Every winter, I ogle and Google cookbooks and online recipes to refresh my take on Authentic Texas Girls cuisine. My pull-out-the-stops holiday dinner always includes a Dotty Griffith country-chic menu, big-hair tarts from Pastry Queen Rebecca Rather, and my very own version of Chicken Enchiladas. This creation, filled with shredded chicken, mushrooms, condensed cream of mushroom and tomato soup, corn tortillas, Tex-Mex spices, and plenty of melted cheese, is a heavenly detour from all that turkey and ham.
The meal is well received; happy faces and clean plates surround the table. After the guests leave and we finish washing dishes, I wander off toward the bedroom, content from imbibing a set-you-back, handmade margarita on the rocks. Putting boots, jeans and velvet shirt safely away, I pull on pj’s and a t-shirt and pad barefoot into the bathroom to remove my makeup. Popping open my trusted Vaseline jar with the blue lid (the preferred beauty secret of country girls everywhere), I lazily run my finger through the gel and press a little glob of it into my eye, rubbing thoroughly to loosen my mascara.

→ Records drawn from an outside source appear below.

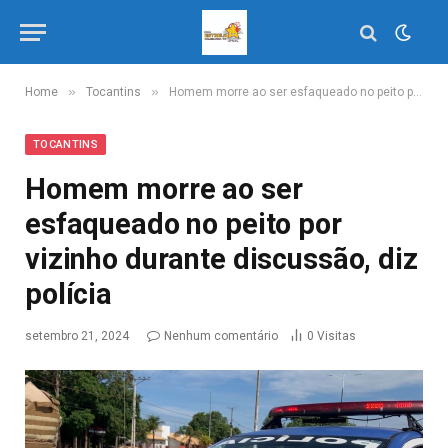
»
»
Home
Tocantins
Homem morre ao ser esfaqueado no peito por vizinho durante discussão, diz polícia
TOCANTINS
Homem morre ao ser
esfaqueado no peito por
vizinho durante discussão, diz
polícia
setembro 21, 2024
Nenhum comentário
0
Visitas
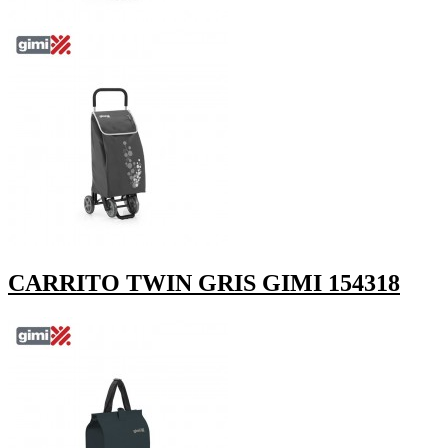
CARRITO TWIN GRIS GIMI 154318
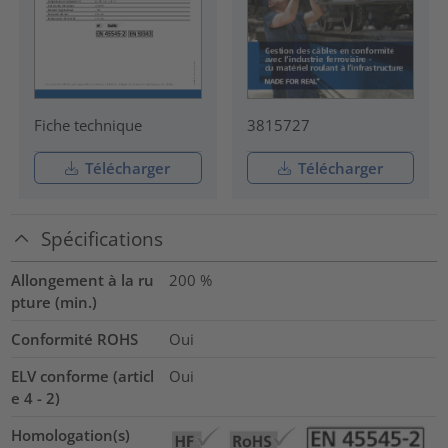
Fiche technique
3815727
Télécharger
Télécharger
Spécifications
Allongement à la ru
200
%
pture (min.)
Conformité ROHS
Oui
ELV conforme (articl
Oui
e 4 - 2)
Homologation(s)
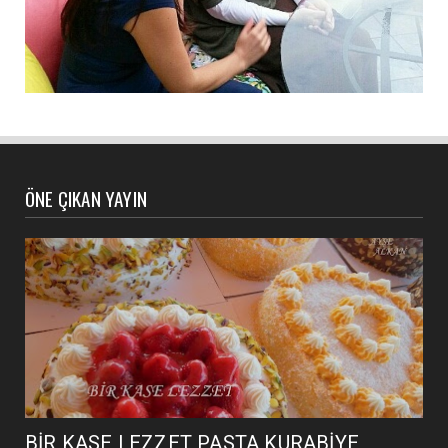
ÖNE ÇIKAN YAYIN
BİR KASE LEZZET PASTA KURABİYE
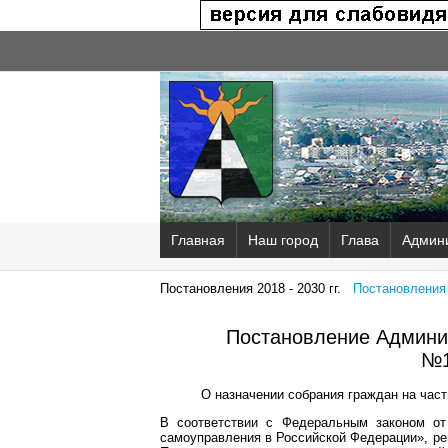
Главная
Наш город
Глава
Админ
Постановления 2018 - 2030 гг.
Постановления 2
Постановление Админис
№1
О назначении собрания граждан на част
В соответствии с Федеральным законом от
самоуправления в Российской Федерации», ре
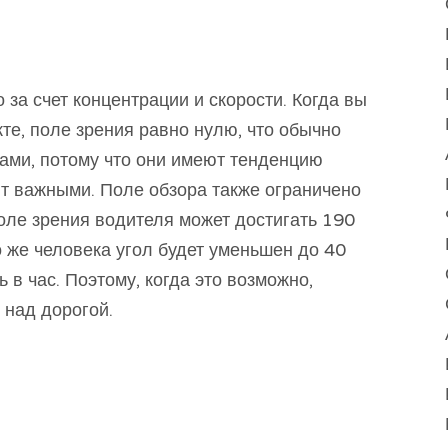
 за счет концентрации и скорости. Когда вы
те, поле зрения равно нулю, что обычно
ами, потому что они имеют тенденцию
ают важными. Поле обзора также ограничено
оле зрения водителя может достигать 190
о же человека угол будет уменьшен до 40
 в час. Поэтому, когда это возможно,
над дорогой.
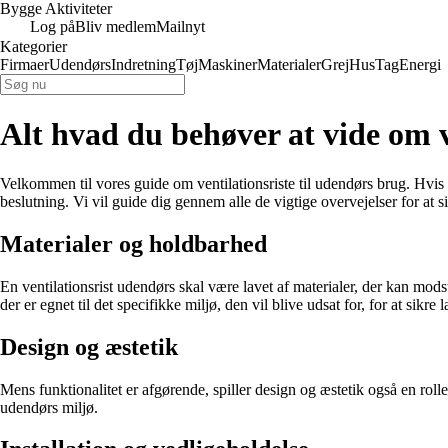
Bygge Aktiviteter
Log på
Bliv medlem
Mailnyt
Kategorier
Firmaer
Udendørs
Indretning
Tøj
Maskiner
Materialer
Grej
Hus
Tag
Energi
Alt hvad du behøver at vide om v
Velkommen til vores guide om ventilationsriste til udendørs brug. Hvis du 
beslutning. Vi vil guide dig gennem alle de vigtige overvejelser for at si
Materialer og holdbarhed
En ventilationsrist udendørs skal være lavet af materialer, der kan mods
der er egnet til det specifikke miljø, den vil blive udsat for, for at sikre 
Design og æstetik
Mens funktionalitet er afgørende, spiller design og æstetik også en rolle,
udendørs miljø.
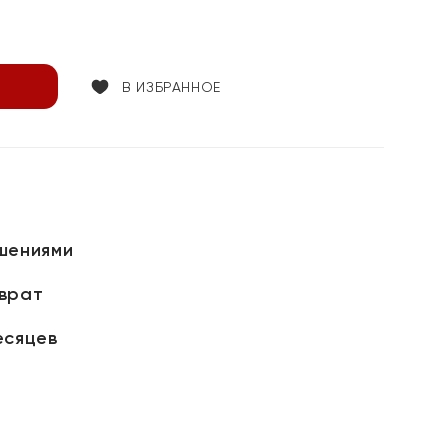
В ИЗБРАННОЕ
шениями
зврат
есяцев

Big mistake! Despite several thorough hand washings during meal preparation, a few grains of cayenne pepper lurk under my fingernail. Now, they are searing my eyeball. The pain is insane. I shriek and grab a face towel, rubbing furiously. Too late! As my eyelid slams shut like the metal door to a maximum-security prison, I stumble to the bed and fall face down over it, tears exploding.
“Sweet baybee Jesus, please help me!” I cry, yowling like a coyote. “Owwwwwwwww, it hurts!”
Hubby arrives at the bedside. “What? What happened?”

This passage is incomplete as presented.